● **What you should do**:
Output exactly the lines between the one holding "Shell Shockers (177, 2273)" and the last line of the data below, both of those lines included.

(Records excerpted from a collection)
====
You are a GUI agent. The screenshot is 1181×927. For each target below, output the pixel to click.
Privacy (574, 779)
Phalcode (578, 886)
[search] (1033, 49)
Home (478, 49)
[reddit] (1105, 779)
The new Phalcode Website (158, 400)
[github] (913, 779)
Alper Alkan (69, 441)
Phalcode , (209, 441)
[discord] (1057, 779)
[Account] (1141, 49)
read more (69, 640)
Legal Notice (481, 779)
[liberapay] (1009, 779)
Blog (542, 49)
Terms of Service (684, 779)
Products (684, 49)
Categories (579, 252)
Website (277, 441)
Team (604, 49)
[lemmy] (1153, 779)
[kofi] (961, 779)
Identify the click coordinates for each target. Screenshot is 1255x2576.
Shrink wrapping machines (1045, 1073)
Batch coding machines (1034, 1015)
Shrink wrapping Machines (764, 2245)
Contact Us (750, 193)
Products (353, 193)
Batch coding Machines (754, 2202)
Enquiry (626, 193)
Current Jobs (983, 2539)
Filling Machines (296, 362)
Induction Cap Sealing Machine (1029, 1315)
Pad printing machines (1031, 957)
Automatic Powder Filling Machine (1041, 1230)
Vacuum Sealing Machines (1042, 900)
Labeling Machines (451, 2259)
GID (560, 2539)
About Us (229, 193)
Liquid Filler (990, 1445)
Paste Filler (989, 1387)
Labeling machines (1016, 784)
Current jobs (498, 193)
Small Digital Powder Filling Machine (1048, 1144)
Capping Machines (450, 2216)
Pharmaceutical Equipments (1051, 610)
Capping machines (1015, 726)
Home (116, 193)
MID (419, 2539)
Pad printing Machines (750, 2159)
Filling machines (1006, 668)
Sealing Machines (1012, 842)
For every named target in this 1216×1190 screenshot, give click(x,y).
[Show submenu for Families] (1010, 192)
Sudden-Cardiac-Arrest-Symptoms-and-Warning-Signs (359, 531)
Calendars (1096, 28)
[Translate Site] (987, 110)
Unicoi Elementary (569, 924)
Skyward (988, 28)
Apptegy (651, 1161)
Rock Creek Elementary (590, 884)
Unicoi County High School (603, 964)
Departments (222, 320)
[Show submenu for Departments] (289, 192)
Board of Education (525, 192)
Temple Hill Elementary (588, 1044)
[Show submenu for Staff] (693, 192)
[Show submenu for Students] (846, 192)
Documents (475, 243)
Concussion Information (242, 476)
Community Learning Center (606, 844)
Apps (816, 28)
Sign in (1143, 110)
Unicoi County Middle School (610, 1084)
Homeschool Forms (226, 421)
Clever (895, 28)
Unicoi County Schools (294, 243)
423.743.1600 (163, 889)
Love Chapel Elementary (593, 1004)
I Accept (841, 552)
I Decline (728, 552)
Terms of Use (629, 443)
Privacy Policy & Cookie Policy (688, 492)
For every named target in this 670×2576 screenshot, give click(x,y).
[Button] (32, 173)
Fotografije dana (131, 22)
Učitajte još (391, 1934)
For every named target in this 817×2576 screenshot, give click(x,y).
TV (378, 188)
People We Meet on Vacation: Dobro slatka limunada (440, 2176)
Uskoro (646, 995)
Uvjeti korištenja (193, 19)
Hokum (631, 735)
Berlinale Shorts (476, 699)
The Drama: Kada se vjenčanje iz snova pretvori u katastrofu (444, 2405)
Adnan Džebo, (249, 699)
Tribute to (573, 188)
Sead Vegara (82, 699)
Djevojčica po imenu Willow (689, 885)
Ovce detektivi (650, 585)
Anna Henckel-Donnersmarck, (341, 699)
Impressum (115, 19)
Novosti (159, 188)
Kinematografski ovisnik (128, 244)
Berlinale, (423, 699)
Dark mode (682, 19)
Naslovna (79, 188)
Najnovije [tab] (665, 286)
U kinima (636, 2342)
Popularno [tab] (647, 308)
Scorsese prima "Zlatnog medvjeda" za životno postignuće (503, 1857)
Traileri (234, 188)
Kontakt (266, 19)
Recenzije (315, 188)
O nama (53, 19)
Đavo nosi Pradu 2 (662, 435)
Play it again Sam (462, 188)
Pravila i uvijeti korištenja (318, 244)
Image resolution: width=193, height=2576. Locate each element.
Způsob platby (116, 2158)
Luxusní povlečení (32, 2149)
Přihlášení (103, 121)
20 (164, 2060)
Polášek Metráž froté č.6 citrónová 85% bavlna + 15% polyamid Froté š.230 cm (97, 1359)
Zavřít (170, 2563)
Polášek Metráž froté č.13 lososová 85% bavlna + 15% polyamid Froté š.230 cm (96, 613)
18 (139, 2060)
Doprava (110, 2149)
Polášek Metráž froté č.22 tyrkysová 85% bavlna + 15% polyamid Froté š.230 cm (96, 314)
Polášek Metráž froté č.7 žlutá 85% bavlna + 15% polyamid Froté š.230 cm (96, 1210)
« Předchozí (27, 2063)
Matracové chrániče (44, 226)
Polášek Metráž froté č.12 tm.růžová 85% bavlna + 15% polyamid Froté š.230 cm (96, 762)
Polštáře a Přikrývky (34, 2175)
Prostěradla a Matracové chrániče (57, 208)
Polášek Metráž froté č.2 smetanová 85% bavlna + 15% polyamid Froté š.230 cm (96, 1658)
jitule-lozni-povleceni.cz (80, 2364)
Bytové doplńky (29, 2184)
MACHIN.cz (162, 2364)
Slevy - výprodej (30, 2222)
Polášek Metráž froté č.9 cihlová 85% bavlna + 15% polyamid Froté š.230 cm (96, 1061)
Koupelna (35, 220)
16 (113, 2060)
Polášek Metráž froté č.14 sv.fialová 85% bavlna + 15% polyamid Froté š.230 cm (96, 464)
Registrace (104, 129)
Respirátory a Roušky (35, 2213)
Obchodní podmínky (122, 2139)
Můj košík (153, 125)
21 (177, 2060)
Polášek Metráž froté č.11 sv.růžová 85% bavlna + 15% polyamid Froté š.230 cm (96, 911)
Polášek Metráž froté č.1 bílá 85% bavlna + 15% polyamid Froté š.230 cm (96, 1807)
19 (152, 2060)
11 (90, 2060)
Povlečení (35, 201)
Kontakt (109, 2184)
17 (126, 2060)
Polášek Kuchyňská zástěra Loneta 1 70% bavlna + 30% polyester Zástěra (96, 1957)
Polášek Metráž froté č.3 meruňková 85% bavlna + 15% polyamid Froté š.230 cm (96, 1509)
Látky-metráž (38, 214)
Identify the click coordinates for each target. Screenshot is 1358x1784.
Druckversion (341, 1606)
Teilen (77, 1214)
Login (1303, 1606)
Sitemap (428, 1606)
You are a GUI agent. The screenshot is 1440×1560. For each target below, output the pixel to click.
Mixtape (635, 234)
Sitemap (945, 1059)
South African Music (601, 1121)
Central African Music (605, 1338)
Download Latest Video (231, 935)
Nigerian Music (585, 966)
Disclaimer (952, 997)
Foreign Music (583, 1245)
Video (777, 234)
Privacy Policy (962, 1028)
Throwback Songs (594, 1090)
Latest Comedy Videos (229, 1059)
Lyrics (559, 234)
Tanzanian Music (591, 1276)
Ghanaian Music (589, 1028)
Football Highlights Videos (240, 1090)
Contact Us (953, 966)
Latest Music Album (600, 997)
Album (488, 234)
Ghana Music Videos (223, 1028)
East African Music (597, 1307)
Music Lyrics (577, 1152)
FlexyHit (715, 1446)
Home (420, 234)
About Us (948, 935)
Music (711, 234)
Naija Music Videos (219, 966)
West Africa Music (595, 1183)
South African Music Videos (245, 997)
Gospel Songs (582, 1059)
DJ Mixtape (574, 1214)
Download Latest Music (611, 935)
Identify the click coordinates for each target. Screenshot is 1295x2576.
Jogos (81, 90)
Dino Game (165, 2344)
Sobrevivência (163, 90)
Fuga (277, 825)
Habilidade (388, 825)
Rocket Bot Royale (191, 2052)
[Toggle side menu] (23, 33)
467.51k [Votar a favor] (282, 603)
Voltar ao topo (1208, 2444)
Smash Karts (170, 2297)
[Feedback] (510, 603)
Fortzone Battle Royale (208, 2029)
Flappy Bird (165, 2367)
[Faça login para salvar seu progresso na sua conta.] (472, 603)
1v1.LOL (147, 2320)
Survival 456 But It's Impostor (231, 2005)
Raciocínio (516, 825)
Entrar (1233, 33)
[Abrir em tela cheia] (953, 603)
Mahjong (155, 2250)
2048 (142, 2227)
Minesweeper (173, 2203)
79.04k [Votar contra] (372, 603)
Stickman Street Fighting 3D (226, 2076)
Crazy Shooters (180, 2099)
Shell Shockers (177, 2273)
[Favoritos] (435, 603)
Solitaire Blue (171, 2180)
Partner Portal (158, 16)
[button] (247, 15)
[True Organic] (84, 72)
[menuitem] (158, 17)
====
● **Answer to this problem**:
Shell Shockers (177, 2273)
[Favoritos] (435, 603)
Solitaire Blue (171, 2180)
Partner Portal (158, 16)
[button] (247, 15)
[True Organic] (84, 72)
[menuitem] (158, 17)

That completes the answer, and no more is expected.